Well we're off to a great start.  

I did an extensive review of the OOP during our Live Trading Webinar on Wednesday (@ 38:35) where we looked over our current positions and determined we were well on track to gain another $60,000 (60%) next year but, of course, we won't be just sitting on our laurels – there will be lots of fun trades to make over the next 12 months.  

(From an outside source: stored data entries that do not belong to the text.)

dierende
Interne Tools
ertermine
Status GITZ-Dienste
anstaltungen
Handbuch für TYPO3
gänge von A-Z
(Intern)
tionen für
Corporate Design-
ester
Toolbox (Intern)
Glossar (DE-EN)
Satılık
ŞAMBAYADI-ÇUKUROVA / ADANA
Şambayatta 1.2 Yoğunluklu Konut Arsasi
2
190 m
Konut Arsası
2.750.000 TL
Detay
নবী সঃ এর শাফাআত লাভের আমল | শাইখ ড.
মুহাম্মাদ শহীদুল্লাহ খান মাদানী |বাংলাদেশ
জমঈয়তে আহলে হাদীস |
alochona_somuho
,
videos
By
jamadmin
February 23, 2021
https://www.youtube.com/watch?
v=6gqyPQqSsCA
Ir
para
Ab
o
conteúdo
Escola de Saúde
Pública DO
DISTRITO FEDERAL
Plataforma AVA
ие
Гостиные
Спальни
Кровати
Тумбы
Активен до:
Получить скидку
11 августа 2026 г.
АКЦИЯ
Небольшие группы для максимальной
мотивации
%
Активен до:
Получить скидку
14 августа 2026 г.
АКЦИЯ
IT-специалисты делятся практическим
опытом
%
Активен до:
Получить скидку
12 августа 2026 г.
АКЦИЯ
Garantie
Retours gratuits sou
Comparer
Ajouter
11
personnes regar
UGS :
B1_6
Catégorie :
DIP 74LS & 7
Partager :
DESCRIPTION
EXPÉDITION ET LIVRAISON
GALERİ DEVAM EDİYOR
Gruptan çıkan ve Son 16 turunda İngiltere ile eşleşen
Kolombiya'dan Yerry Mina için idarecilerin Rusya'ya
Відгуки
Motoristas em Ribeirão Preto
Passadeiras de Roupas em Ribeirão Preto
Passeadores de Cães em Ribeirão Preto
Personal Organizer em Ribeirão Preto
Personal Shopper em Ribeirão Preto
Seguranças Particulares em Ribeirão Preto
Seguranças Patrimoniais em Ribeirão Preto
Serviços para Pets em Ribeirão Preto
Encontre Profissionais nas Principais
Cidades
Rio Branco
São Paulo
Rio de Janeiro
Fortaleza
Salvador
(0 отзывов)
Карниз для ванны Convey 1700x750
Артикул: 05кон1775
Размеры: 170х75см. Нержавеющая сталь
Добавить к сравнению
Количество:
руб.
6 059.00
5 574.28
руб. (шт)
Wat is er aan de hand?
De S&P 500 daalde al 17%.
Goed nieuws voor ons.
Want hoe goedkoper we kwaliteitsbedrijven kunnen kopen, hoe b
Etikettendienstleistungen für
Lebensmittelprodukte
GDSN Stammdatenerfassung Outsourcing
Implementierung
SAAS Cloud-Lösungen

After our first year (we initiated the portfolio on Aug 8th, 2015) we are now the Top Performing Premium Portfolio over at Seeking Alpha and, in fact, our strategy is outperforming even America's best performing hedge fund (Gerbina Gold Group) by a wide margin.  In fact the 2nd best performing hedge fund is also a gold fund (AIS) and is only up 33.7% for the year – so our diverse portfolio, using our "Be the House – NOT the Gambler" philosophy is proving itself in this market.  

You can read more about that strategy in my January Forbes interview where, on page 4 of the interview, I gave an example trade from the OOP using a bullish spread on oil which was:

Buy 10 UCO July $5 calls for $3.70 ($3,750)

Sell 10 UCO July $10 calls for $1.55 ($1,550)

Sell 10 USO July $8.50 puts for $1.10 ($1,100)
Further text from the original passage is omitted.